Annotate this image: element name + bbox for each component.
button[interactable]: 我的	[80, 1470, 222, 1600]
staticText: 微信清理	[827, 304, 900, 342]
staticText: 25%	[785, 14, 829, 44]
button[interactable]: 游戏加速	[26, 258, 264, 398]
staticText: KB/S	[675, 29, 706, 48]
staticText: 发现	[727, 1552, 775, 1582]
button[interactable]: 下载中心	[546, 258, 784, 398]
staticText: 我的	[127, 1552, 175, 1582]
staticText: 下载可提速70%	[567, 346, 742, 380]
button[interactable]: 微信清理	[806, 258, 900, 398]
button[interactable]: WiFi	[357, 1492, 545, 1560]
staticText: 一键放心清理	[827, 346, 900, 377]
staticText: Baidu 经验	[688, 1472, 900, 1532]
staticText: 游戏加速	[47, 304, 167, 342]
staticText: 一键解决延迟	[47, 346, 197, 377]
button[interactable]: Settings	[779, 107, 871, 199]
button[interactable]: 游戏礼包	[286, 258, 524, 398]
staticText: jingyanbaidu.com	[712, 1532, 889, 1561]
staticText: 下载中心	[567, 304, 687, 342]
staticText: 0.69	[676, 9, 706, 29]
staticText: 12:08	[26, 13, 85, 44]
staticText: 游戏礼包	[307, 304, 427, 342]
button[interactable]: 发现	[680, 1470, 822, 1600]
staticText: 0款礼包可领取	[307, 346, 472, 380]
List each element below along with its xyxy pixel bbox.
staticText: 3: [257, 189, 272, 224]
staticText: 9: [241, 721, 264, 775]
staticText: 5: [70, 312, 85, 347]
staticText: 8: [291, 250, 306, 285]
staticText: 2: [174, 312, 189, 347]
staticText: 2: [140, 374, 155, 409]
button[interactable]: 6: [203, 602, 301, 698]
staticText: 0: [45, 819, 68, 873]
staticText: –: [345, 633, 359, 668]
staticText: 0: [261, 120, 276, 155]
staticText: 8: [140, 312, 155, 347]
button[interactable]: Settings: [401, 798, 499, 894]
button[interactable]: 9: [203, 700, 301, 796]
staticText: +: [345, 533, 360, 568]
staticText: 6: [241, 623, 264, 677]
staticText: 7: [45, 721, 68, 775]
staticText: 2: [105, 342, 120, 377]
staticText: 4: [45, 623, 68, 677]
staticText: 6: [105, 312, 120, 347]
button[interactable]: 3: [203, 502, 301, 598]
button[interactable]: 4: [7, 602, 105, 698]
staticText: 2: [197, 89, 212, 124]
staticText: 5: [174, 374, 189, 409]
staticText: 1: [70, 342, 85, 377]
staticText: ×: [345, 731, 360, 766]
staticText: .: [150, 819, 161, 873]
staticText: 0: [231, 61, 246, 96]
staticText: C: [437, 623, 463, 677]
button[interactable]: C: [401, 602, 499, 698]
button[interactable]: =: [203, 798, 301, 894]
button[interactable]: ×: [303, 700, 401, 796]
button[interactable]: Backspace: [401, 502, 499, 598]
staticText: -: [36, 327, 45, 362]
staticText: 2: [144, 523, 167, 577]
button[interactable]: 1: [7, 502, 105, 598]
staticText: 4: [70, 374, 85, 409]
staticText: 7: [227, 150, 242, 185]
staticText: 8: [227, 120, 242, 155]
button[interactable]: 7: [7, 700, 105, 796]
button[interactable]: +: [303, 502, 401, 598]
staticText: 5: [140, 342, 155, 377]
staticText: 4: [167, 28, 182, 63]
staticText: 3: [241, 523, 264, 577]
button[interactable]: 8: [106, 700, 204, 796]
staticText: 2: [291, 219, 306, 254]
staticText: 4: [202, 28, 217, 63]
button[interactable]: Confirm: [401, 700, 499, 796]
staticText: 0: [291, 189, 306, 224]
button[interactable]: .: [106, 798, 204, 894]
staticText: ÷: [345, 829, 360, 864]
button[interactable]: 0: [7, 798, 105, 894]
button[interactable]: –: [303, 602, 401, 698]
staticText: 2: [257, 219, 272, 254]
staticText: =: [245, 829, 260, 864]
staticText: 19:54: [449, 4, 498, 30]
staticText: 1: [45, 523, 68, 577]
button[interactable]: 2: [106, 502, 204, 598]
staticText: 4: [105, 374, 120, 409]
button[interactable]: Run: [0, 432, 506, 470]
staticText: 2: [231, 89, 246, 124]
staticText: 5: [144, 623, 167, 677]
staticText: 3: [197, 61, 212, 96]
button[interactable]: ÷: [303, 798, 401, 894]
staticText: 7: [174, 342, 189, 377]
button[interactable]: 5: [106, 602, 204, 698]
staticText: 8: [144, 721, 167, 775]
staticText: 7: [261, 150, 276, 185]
::::::::
Problem to solve ::
Retype every line of the listing exactly as it appears.

Response ::
Annotate this image: element name + bbox for each component.
button[interactable]: 我的	[80, 1470, 222, 1600]
staticText: 微信清理	[827, 304, 900, 342]
staticText: 25%	[785, 14, 829, 44]
button[interactable]: 游戏加速	[26, 258, 264, 398]
staticText: KB/S	[675, 29, 706, 48]
staticText: 发现	[727, 1552, 775, 1582]
button[interactable]: 下载中心	[546, 258, 784, 398]
staticText: 我的	[127, 1552, 175, 1582]
staticText: 下载可提速70%	[567, 346, 742, 380]
button[interactable]: 微信清理	[806, 258, 900, 398]
button[interactable]: WiFi	[357, 1492, 545, 1560]
staticText: 一键放心清理	[827, 346, 900, 377]
staticText: Baidu 经验	[688, 1472, 900, 1532]
staticText: 游戏加速	[47, 304, 167, 342]
staticText: 一键解决延迟	[47, 346, 197, 377]
button[interactable]: Settings	[779, 107, 871, 199]
button[interactable]: 游戏礼包	[286, 258, 524, 398]
staticText: jingyanbaidu.com	[712, 1532, 889, 1561]
staticText: 下载中心	[567, 304, 687, 342]
staticText: 0.69	[676, 9, 706, 29]
staticText: 12:08	[26, 13, 85, 44]
staticText: 游戏礼包	[307, 304, 427, 342]
button[interactable]: 发现	[680, 1470, 822, 1600]
staticText: 0款礼包可领取	[307, 346, 472, 380]
List each element below along with its xyxy pixel bbox.
staticText: 3: [257, 189, 272, 224]
staticText: 9: [241, 721, 264, 775]
staticText: 5: [70, 312, 85, 347]
staticText: 8: [291, 250, 306, 285]
staticText: 2: [174, 312, 189, 347]
staticText: 2: [140, 374, 155, 409]
button[interactable]: 6: [203, 602, 301, 698]
staticText: 0: [45, 819, 68, 873]
staticText: –: [345, 633, 359, 668]
staticText: 0: [261, 120, 276, 155]
staticText: 8: [140, 312, 155, 347]
button[interactable]: Settings: [401, 798, 499, 894]
button[interactable]: 9: [203, 700, 301, 796]
staticText: +: [345, 533, 360, 568]
staticText: 6: [241, 623, 264, 677]
staticText: 7: [45, 721, 68, 775]
staticText: 2: [105, 342, 120, 377]
staticText: 4: [45, 623, 68, 677]
staticText: 6: [105, 312, 120, 347]
button[interactable]: 3: [203, 502, 301, 598]
button[interactable]: 4: [7, 602, 105, 698]
staticText: 2: [197, 89, 212, 124]
staticText: 5: [174, 374, 189, 409]
staticText: 1: [70, 342, 85, 377]
staticText: ×: [345, 731, 360, 766]
staticText: .: [150, 819, 161, 873]
staticText: 0: [231, 61, 246, 96]
staticText: C: [437, 623, 463, 677]
button[interactable]: C: [401, 602, 499, 698]
button[interactable]: =: [203, 798, 301, 894]
button[interactable]: ×: [303, 700, 401, 796]
button[interactable]: Backspace: [401, 502, 499, 598]
staticText: -: [36, 327, 45, 362]
staticText: 2: [144, 523, 167, 577]
button[interactable]: 1: [7, 502, 105, 598]
staticText: 4: [70, 374, 85, 409]
staticText: 7: [227, 150, 242, 185]
staticText: 8: [227, 120, 242, 155]
button[interactable]: 7: [7, 700, 105, 796]
button[interactable]: +: [303, 502, 401, 598]
staticText: 5: [140, 342, 155, 377]
staticText: 4: [167, 28, 182, 63]
staticText: 3: [241, 523, 264, 577]
button[interactable]: 8: [106, 700, 204, 796]
staticText: 2: [291, 219, 306, 254]
staticText: 4: [202, 28, 217, 63]
button[interactable]: Confirm: [401, 700, 499, 796]
staticText: 0: [291, 189, 306, 224]
button[interactable]: .: [106, 798, 204, 894]
staticText: ÷: [345, 829, 360, 864]
button[interactable]: 0: [7, 798, 105, 894]
button[interactable]: –: [303, 602, 401, 698]
staticText: 2: [257, 219, 272, 254]
staticText: =: [245, 829, 260, 864]
staticText: 19:54: [449, 4, 498, 30]
staticText: 1: [45, 523, 68, 577]
button[interactable]: 2: [106, 502, 204, 598]
staticText: 4: [105, 374, 120, 409]
button[interactable]: Run: [0, 432, 506, 470]
staticText: 2: [231, 89, 246, 124]
staticText: 5: [144, 623, 167, 677]
staticText: 3: [197, 61, 212, 96]
button[interactable]: ÷: [303, 798, 401, 894]
staticText: 7: [174, 342, 189, 377]
button[interactable]: 5: [106, 602, 204, 698]
staticText: 8: [144, 721, 167, 775]
staticText: 7: [261, 150, 276, 185]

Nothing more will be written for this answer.